> **TASK DESCRIPTION**: Copy out the data word for word, without any of its pictures.

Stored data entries
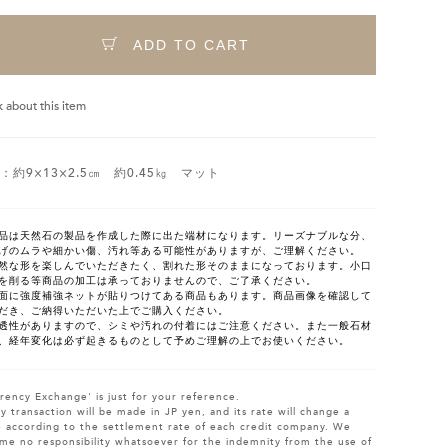
ADD TO CART
k about this item
3：約9×13×2.5㎝ 約0.45㎏ マット
品は天然石の製品を作成した際に出た端材になります。リーズナブルな分、
げのムラや細かい傷、汚れ等ある可能性がありますが、ご理解ください。
然な形を楽しんでいただきたく、割れた形そのままになっております。小口
を削る等商品の加工は承っておりませんので、ご了承ください。
面に強度補強ネットが貼りつけてある商品もあります。商品画像を確認して
だき、ご納得いただいた上でご購入ください。
透性がありますので、シミや汚れの付着にはご注意ください。また一般石材
、経年変化は必ず起きるものとして予めご理解の上でお使いください。
rency Exchange' is just for your reference.
y transaction will be made in JP yen, and its rate will change a
le according to the settlement rate of each credit company. We
me no responsibility whatsoever for the indemnity from the use of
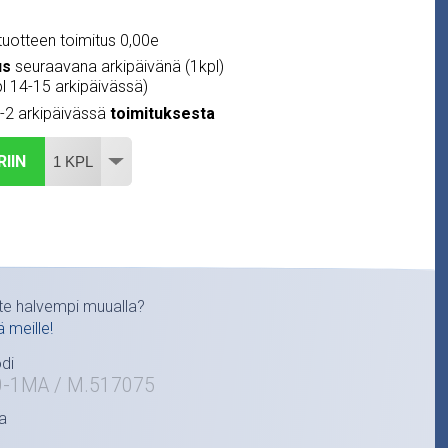
uotteen toimitus 0,00e
us
seuraavana arkipäivänä (1kpl)
pl 14-15 arkipäivässä)
1-2 arkipäivässä
toimituksesta
RIIN
te halvempi muualla?
ä meille!
di
0-1MA / M.517075
a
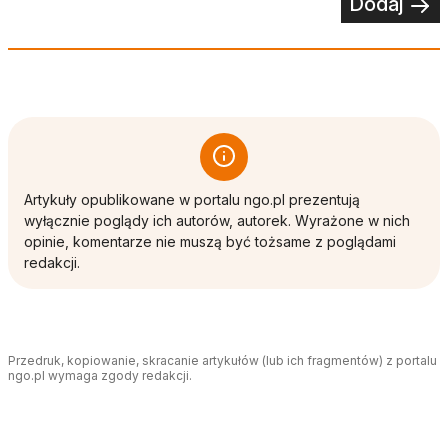
Dodaj
Artykuły opublikowane w portalu ngo.pl prezentują
wyłącznie poglądy ich autorów, autorek. Wyrażone w nich
opinie, komentarze nie muszą być tożsame z poglądami
redakcji.
Przedruk, kopiowanie, skracanie artykułów (lub ich fragmentów) z portalu
ngo.pl wymaga zgody redakcji.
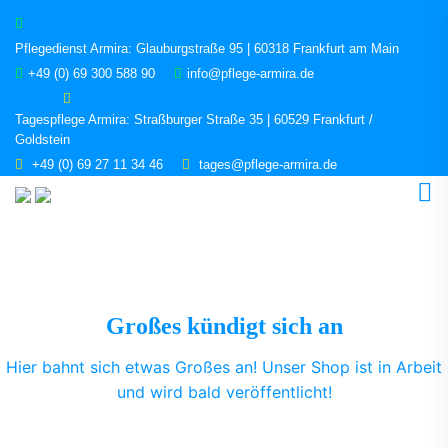
Pflegedienst Armira: Glauburgstraße 95 | 60318 Frankfurt am Main
+49 (0) 69 300 588 90
info@pflege-armira.de
Tagespflege Armira: Straßburger Straße 35 | 60529 Frankfurt /
Goldstein
+49 (0) 69 27 11 34 46
tages@pflege-armira.de
Großes kündigt sich an
Hier bahnt sich etwas Großes an! Unser Shop ist in Arbeit
und wird bald veröffentlicht!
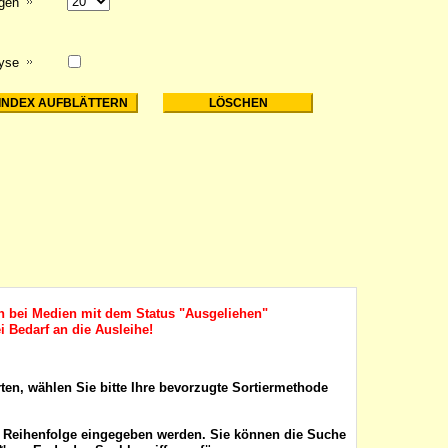
igen
lyse
ch bei Medien mit dem Status "Ausgeliehen"
i Bedarf an die Ausleihe!
rten, wählen Sie bitte Ihre bevorzugte Sortiermethode
r Reihenfolge eingegeben werden. Sie können die Suche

> **TASK SOLUTION**:
ADD TO CART
k about this item
3：約9×13×2.5㎝ 約0.45㎏ マット
品は天然石の製品を作成した際に出た端材になります。リーズナブルな分、
げのムラや細かい傷、汚れ等ある可能性がありますが、ご理解ください。
然な形を楽しんでいただきたく、割れた形そのままになっております。小口
を削る等商品の加工は承っておりませんので、ご了承ください。
面に強度補強ネットが貼りつけてある商品もあります。商品画像を確認して
だき、ご納得いただいた上でご購入ください。
透性がありますので、シミや汚れの付着にはご注意ください。また一般石材
、経年変化は必ず起きるものとして予めご理解の上でお使いください。
rency Exchange' is just for your reference.
y transaction will be made in JP yen, and its rate will change a
le according to the settlement rate of each credit company. We
me no responsibility whatsoever for the indemnity from the use of
uotteen toimitus 0,00e
us
seuraavana arkipäivänä (1kpl)
pl 14-15 arkipäivässä)
1-2 arkipäivässä
toimituksesta
RIIN
te halvempi muualla?
ä meille!
di
0-1MA / M.517075
a
Dodaj
Artykuły opublikowane w portalu ngo.pl prezentują
wyłącznie poglądy ich autorów, autorek. Wyrażone w nich
opinie, komentarze nie muszą być tożsame z poglądami
redakcji.
Przedruk, kopiowanie, skracanie artykułów (lub ich fragmentów) z portalu
ngo.pl wymaga zgody redakcji.
Pflegedienst Armira: Glauburgstraße 95 | 60318 Frankfurt am Main
+49 (0) 69 300 588 90
info@pflege-armira.de
Tagespflege Armira: Straßburger Straße 35 | 60529 Frankfurt /
Goldstein
+49 (0) 69 27 11 34 46
tages@pflege-armira.de
Großes kündigt sich an
Hier bahnt sich etwas Großes an! Unser Shop ist in Arbeit
und wird bald veröffentlicht!
igen
lyse
ch bei Medien mit dem Status "Ausgeliehen"
i Bedarf an die Ausleihe!
rten, wählen Sie bitte Ihre bevorzugte Sortiermethode
r Reihenfolge eingegeben werden. Sie können die Suche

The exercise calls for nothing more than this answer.